Finalmente, conducida por la mano izquierda de su padre, apareció la infanta y todas las miradas se volvieron hacia ella.
Al lado del rey Felipe IV, vestido de gris y plata y luciendo en el sombrero un gran diamante, el Espejo de Portugal, además de la Peregrina, la mayor perla conocida, María Teresa parecía curiosamente apagada. Su vestido era de simple lana blanca con bordados de plata del mismo tono, y su magnífico cabello rubio peinado en bandas a ambos lados de las orejas apenas se veía, cubierto por una especie de bonete blanco que la afeaba. A pesar de ello estaba encantadora con su tez luminosa, su bonita boca redondeaba y sus magníficos ojos azules, dulces y brillantes. Por desgracia, era de escasa estatura y tenía feos los dientes.
— ¡Qué lástima que no sea un poco más alta! -susurró Madame de Motteville-. Creo que de todas formas el rey estará contento…
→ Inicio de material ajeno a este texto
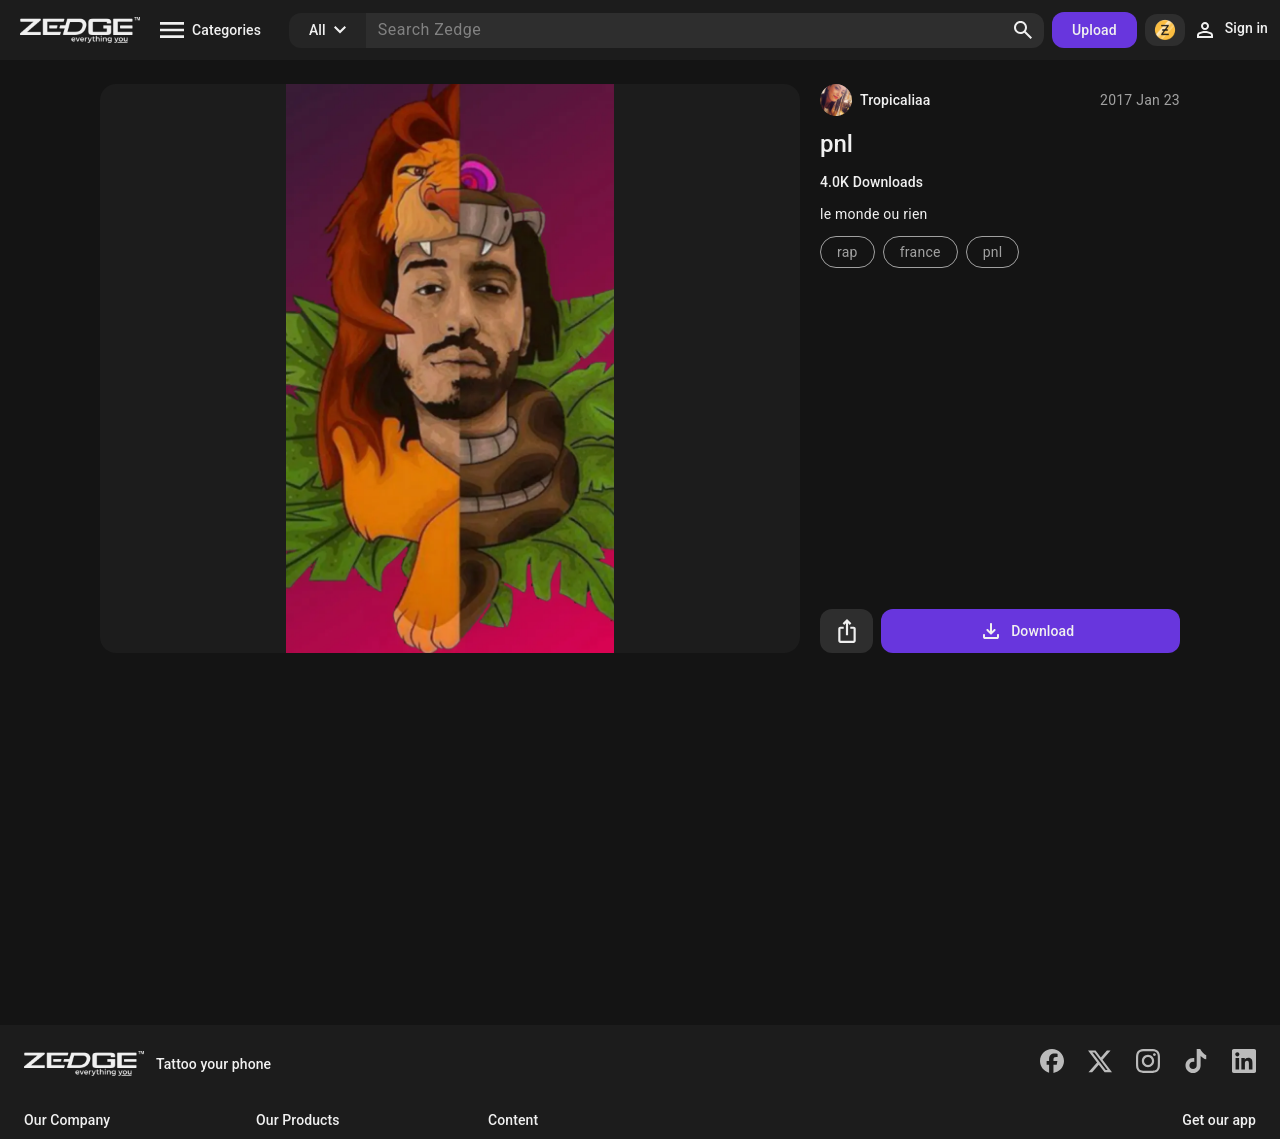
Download (1026, 631)
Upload (1094, 30)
— Le pondrán tacones -respondió Mademoiselle en el mismo tono-. Además, él tampoco es tan alto… ¡Estaría bueno que se hiciera el difícil!
Después ya no vieron nada, porque el rey y su hija habían pasado detrás de una especie de cortina de terciopelo abierta únicamente del lado del altar, en el que oficiaba el obispo de Pamplona.